The election-losing Hillary Clinton, oblivious that her infamous “deplorables” rant may have cost her the Electoral College, grew furious that red-state America had somehow denied her the presidency:
If you look at the map of the United States, there is all that red in the middle, places where Trump won. I win the coasts. I win Illinois, Minnesota, places like that. What that map doesn’t show you is that I won the places that represent two-thirds of America’s gross domestic product. I won the places that are optimistic, diverse, dynamic, moving forward.
Despite the current Democratic Party control of the presidency, the House of Representatives, and the Senate, the Left’s complaints about the American system are many. And these whines have only grown louder after the 2000 and 2016 elections that saw victories by Republican presidential candidates who did not win the popular vote.
Ending the constitutionally mandated Electoral College became an obsession of the leftist activist class after George W. Bush’s 2000 election. But the clamor intensified once the hallowed “blue wall” of Democrat-controlled “swing states” crumbled in 2016.
The Left sees the 180-year-old Senate filibuster—widely used by Democrats during periods of Republican dominance—as an obstruction to progressive agendas when Democrats control Congress. Given the number of rural states such as Iowa, Ohio, and Wisconsin that are turning increasingly conservative and often deep red, the Democrats find unfair the idea that each state deserves two senators. Thus many want the Senate proportionally recalibrated to resemble the makeup of the House—although without reference to the fact that in recent years the House has often come under Republican control.

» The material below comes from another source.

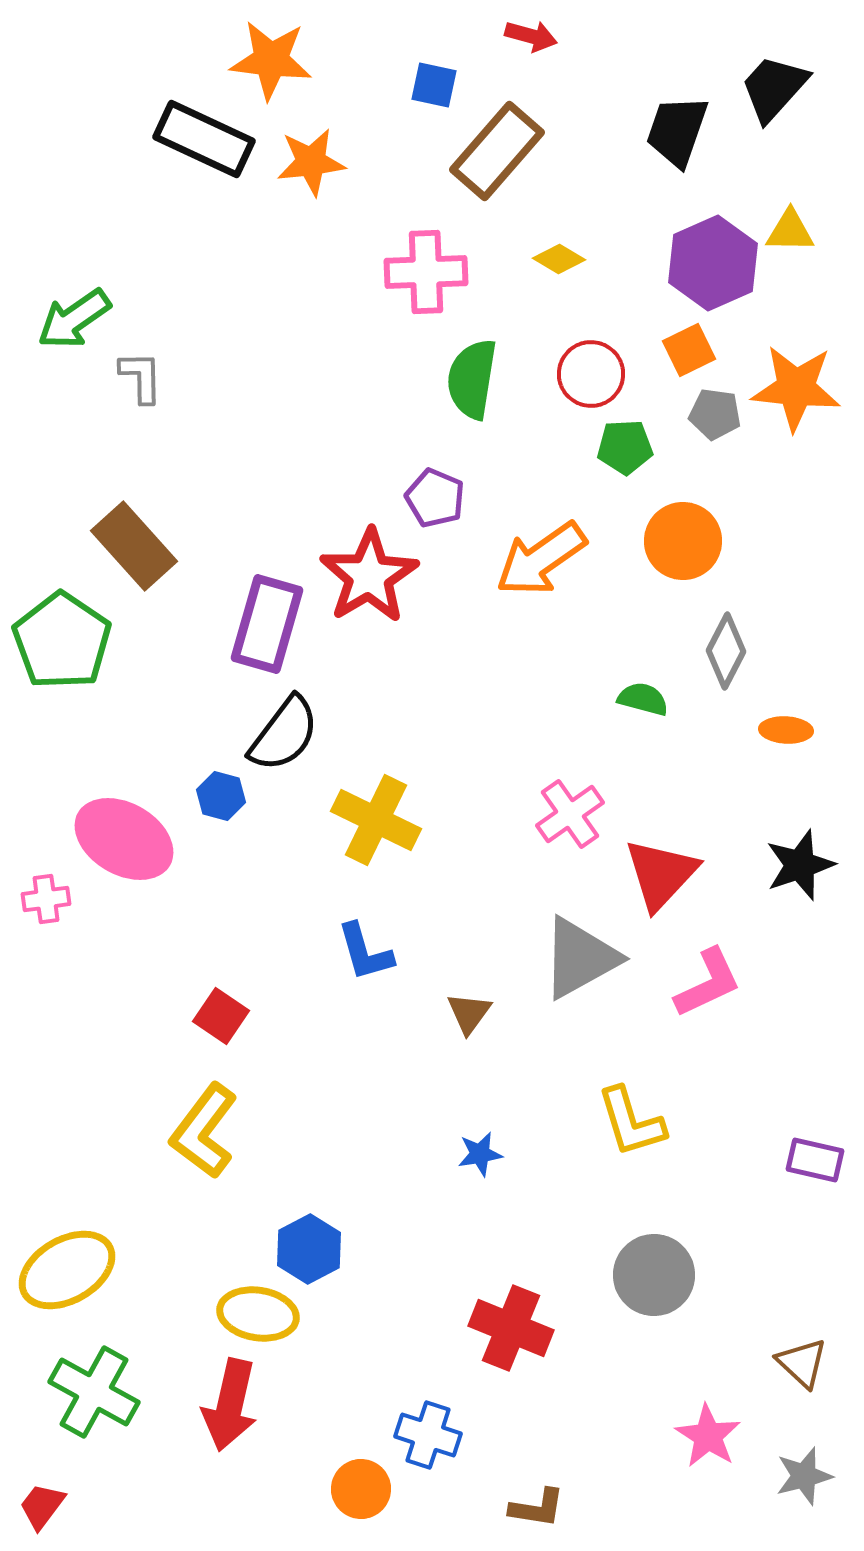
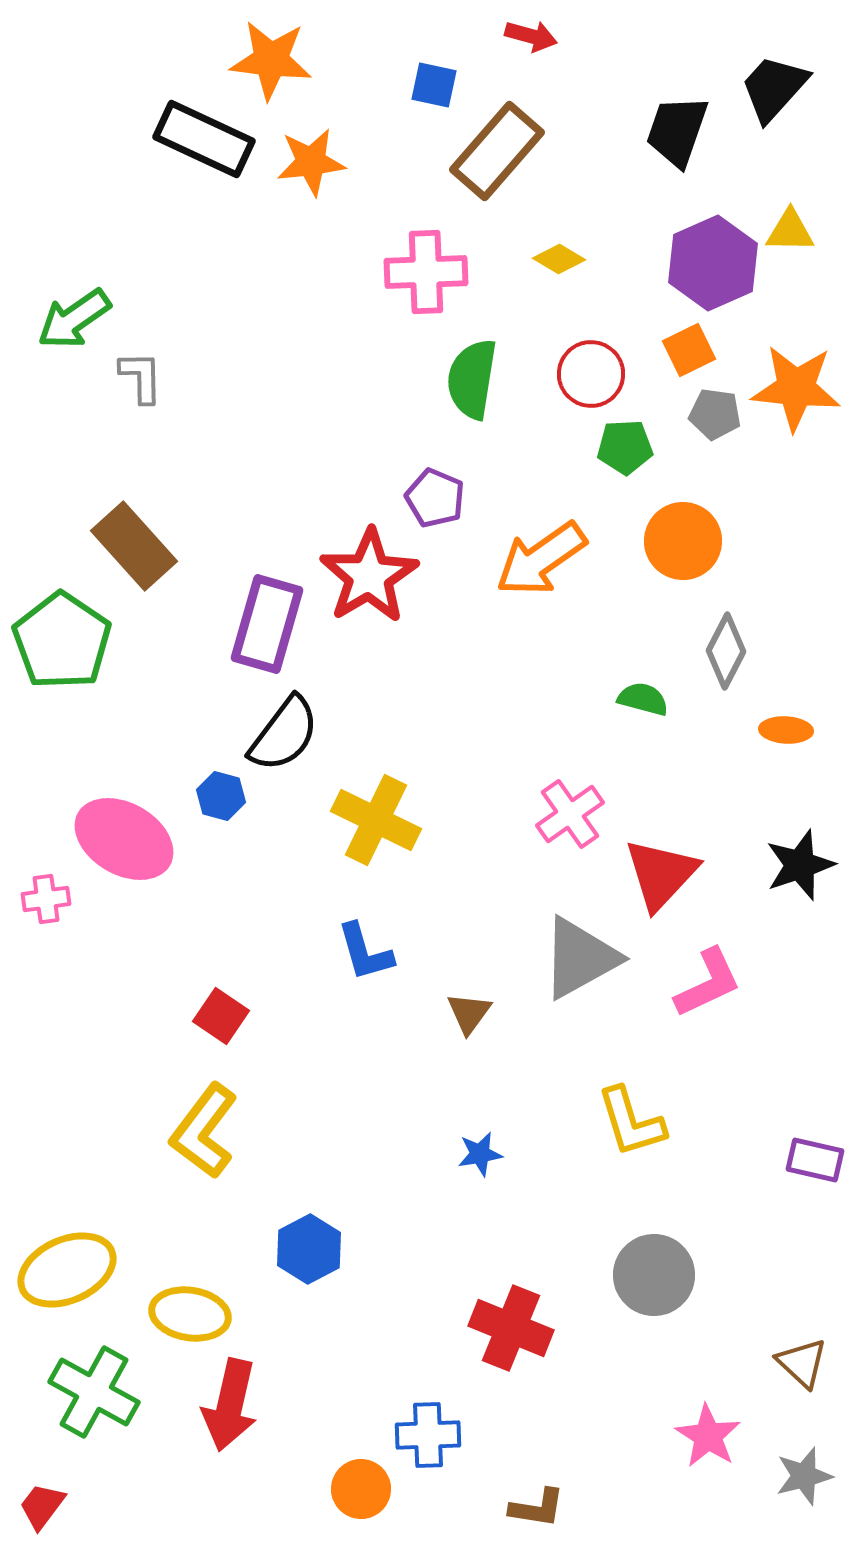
yellow ellipse at (67, 1270): rotated 6 degrees clockwise
yellow ellipse at (258, 1314): moved 68 px left
blue cross at (428, 1435): rotated 20 degrees counterclockwise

Even the blue states’ dominance of technology, media, and finance has been threatened by the terrible conditions their policies have wrought. Finance companies are abandoning New York for Florida, tech companies are leaving California for Texas, and movies are being made everywhere but in Hollywood because of absurd new restrictions on the private contractors that are ubiquitous in Hollywood.
One almost feels like the blue states are in danger of going the way of Shelley’s Ozymandias, who asked those passing by to look upon his works, of which nothing but ruins remained. Or, to put it another way in an ironic fashion, the obdurate blue-state North is reminiscent of the mulish Old South, while the red-state new South is beginning to resemble the dynamic old North.